With a VPN, however, your data’s IP address is set to a random geographic location, often thousands of miles away from where you really are. This makes it seem like the device search originated from a different location, which provides you with almost complete anonymity. Some VPN services even allow users to set where their IP address appears from, so you can set your digital location to Canada, the UK, or almost anywhere you’d like.
Almost everyone has used a public Wi-Fi network at some point. These networks can be at your local coffee shop, library, airport, school, just to name a few. If you have your device set to connect to nearby Wi-Fi networks automatically, you might not even be aware that you were using one.
Unfortunately, unsecured Wi-Fi networks like these that don’t have passwords or use shared passwords can be used by hackers looking to intercept your data. On unsecured networks, hackers can use a variety of techniques such as man-in-the-middle attacks, session hijacking, or malware to intercept your data. You could be logging into your bank on a coffee shop’s network and not realize that a malicious third party can also see your login information. However, if you’re using a VPN, your data is automatically encrypted, so even if it’s intercepted, it’ll be in an unusable state for most hackers.
ISPs are increasingly interested in tracking their customers, as we’ve seen with controversial laws like net neutrality. Recent deregulation of ISPs makes it possible for your internet service provider to sell your data, including surfing history, location data, or app usage – to third parties. A VPN can combat this by encrypting the data you send and receive and masking your IP address.
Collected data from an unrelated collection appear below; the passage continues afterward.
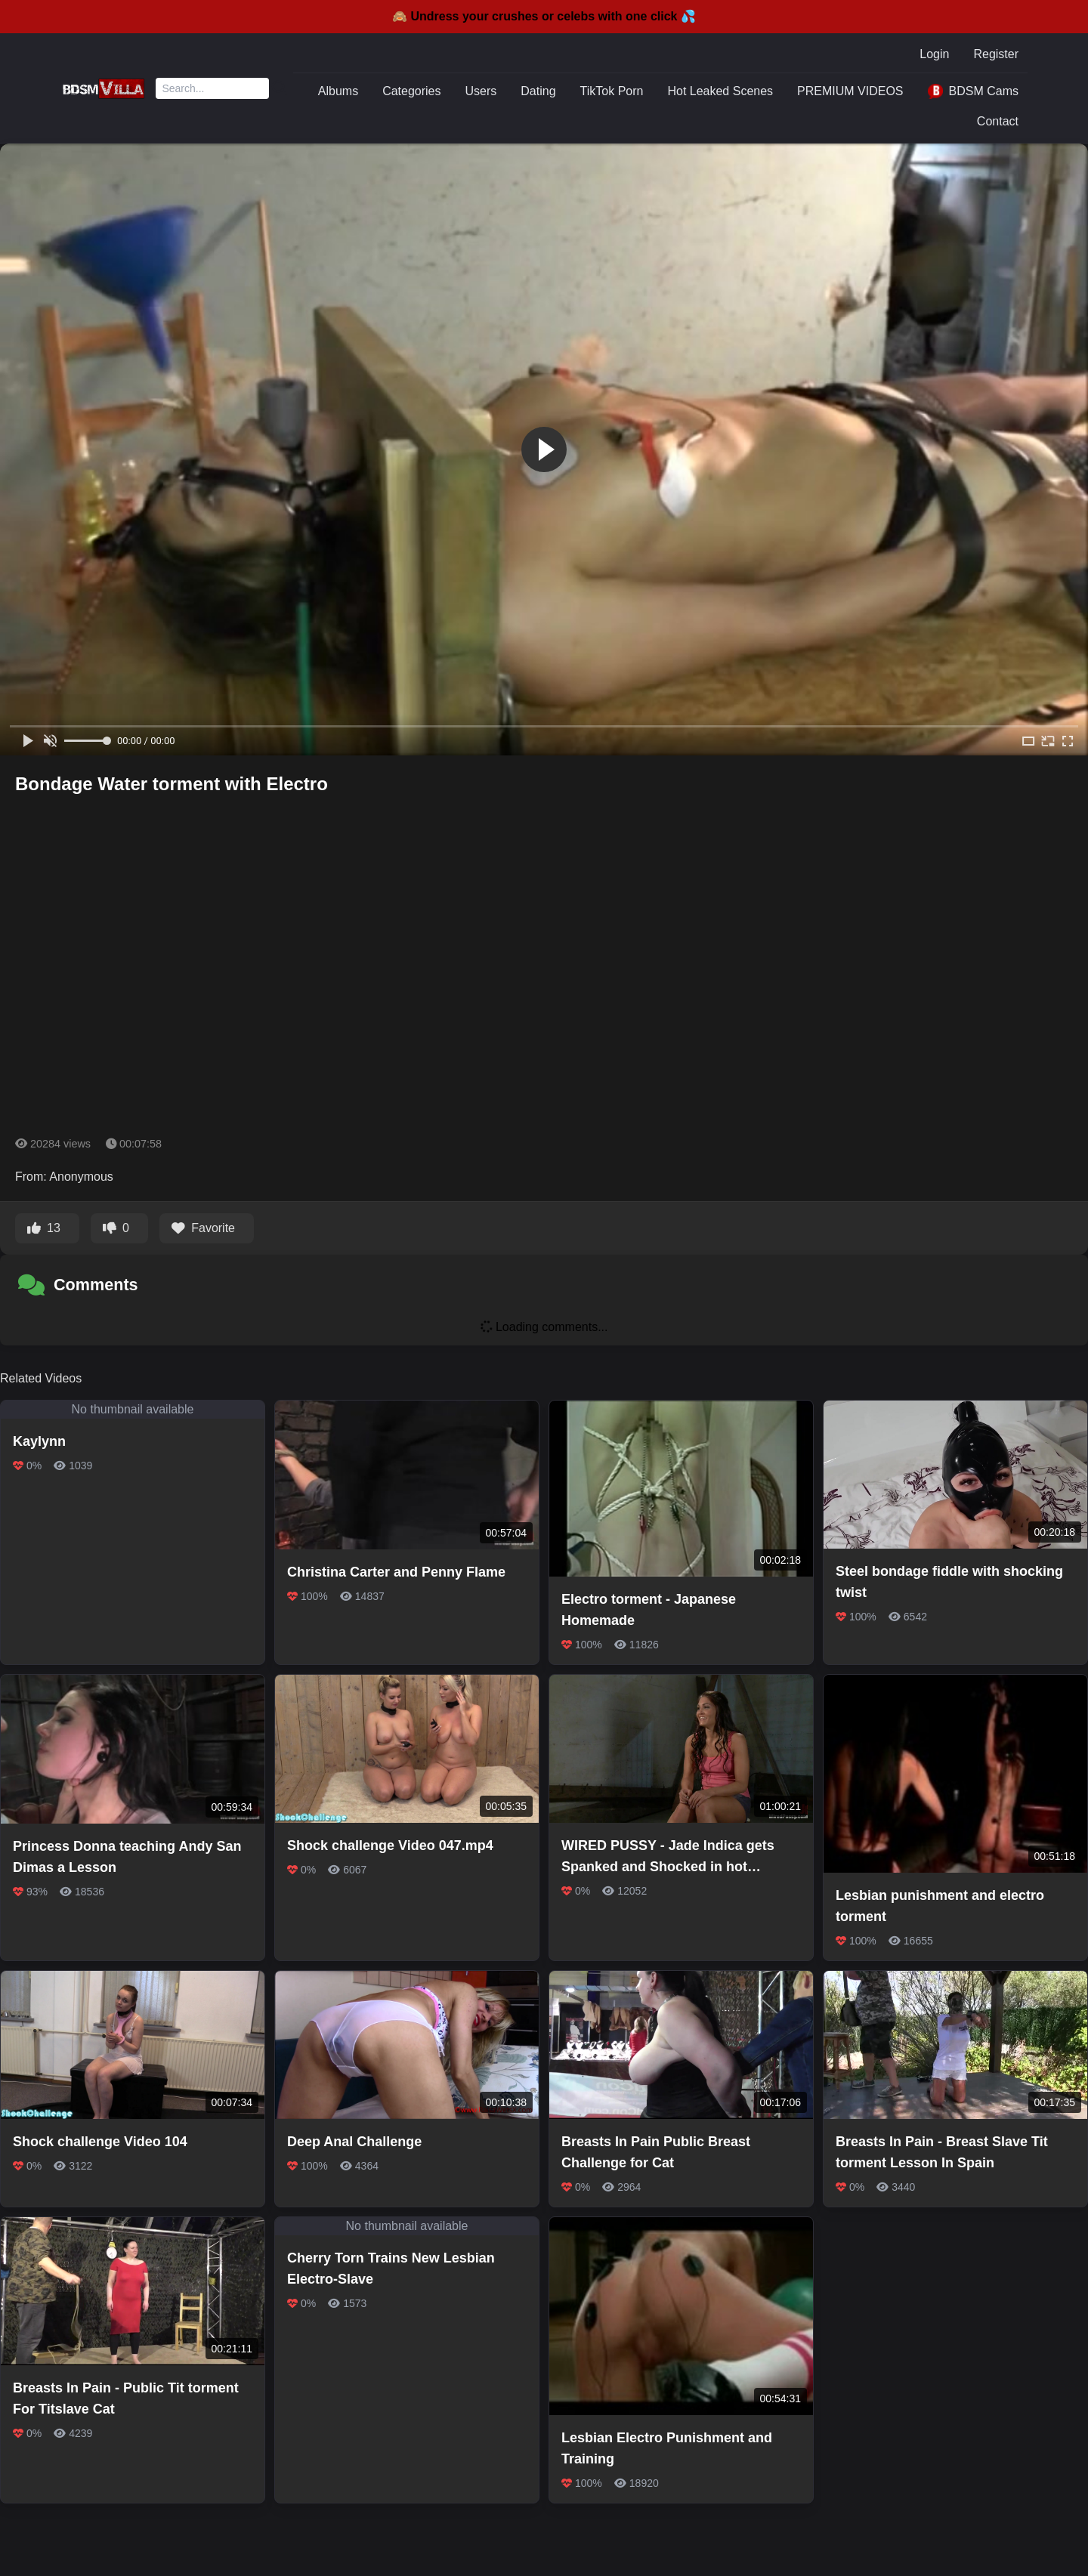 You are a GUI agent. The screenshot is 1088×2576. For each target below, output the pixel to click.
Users (481, 91)
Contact (997, 121)
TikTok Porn (612, 91)
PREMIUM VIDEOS (850, 91)
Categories (411, 91)
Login (934, 54)
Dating (538, 91)
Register (995, 54)
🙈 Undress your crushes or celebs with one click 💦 (544, 16)
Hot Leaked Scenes (720, 91)
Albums (338, 91) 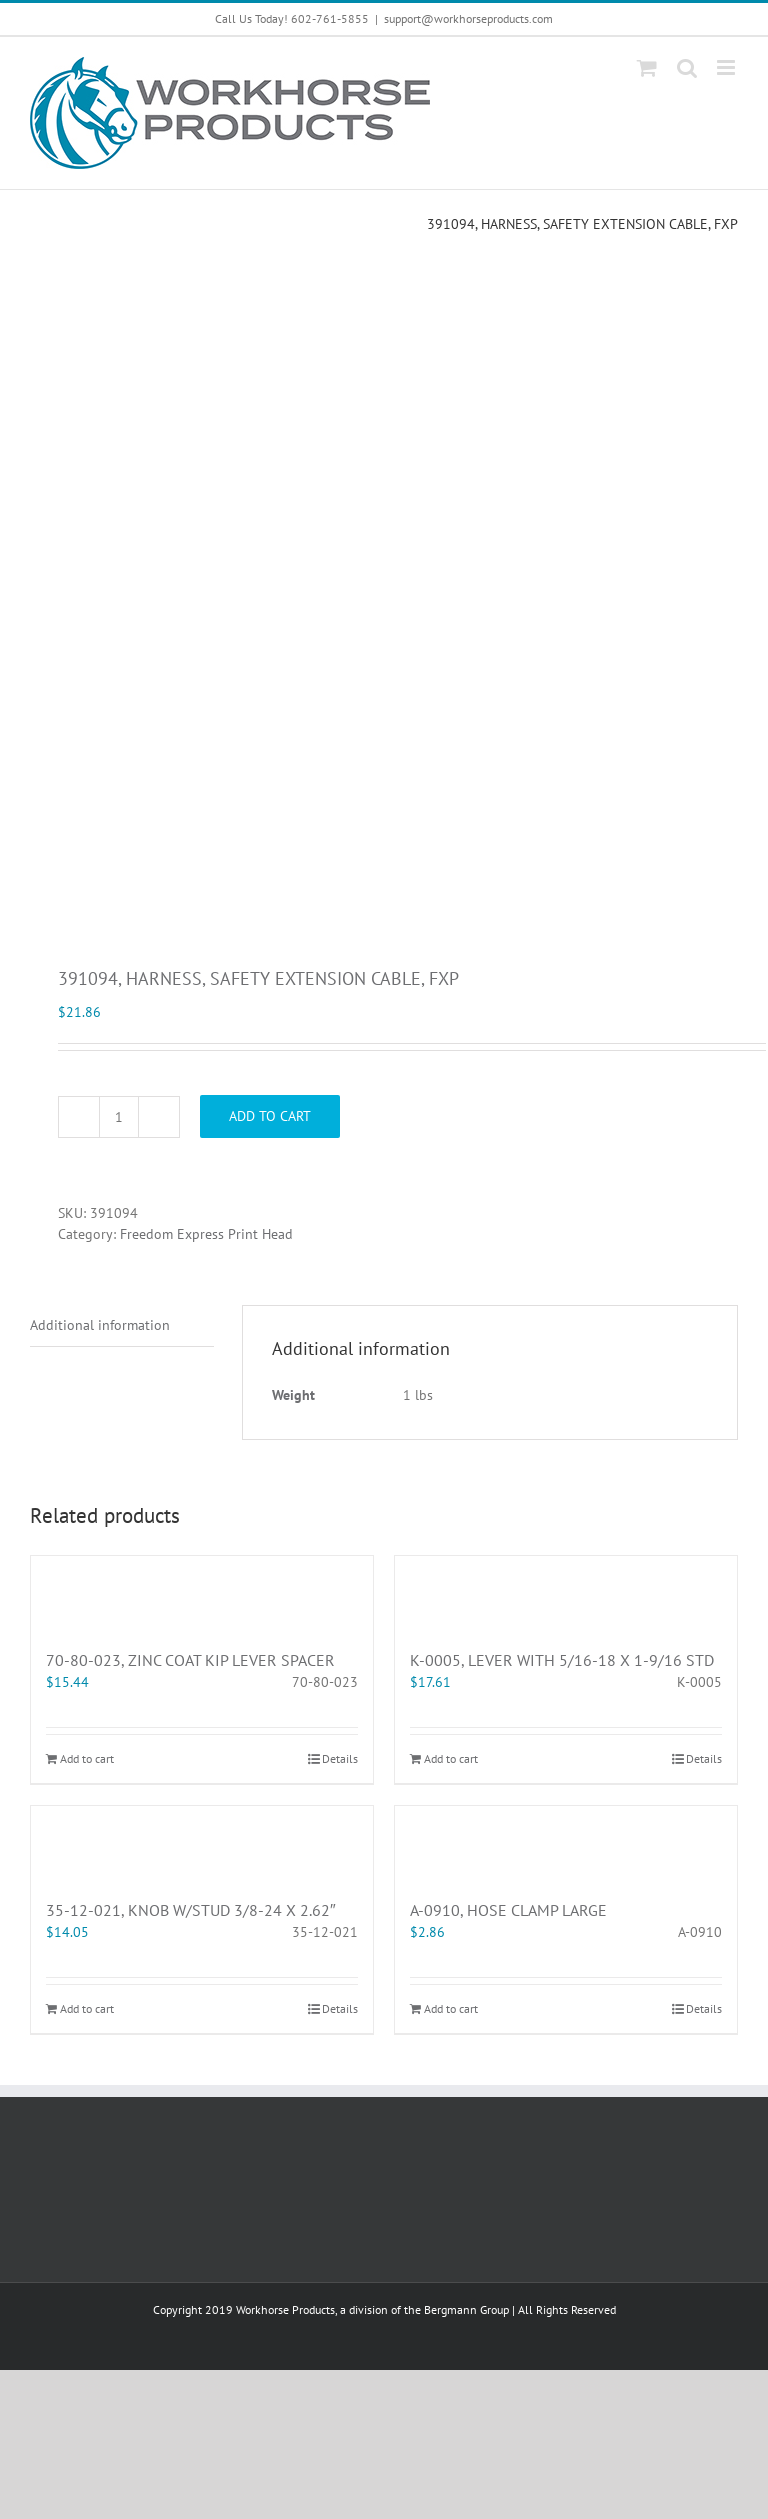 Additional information (100, 1325)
While your ISP will be able to determine that you’re using a VPN, they still won’t be able to track your location, browsing history, etc.
While the technology behind VPNs might be complicated, setting up a VPN is actually super straightforward and will probably take you less than 10 minutes.
#1 Find a VPN service that you like for your computer or mobile device.
#2 Download and set up your VPN service using the instructions provided
#3 Connect to a VPN server of your choice or have the app pick one with a fast connection
#4 Enjoy browsing anonymously
While most VPN services do cost a monthly subscription, there are a few free services that contain the basic features.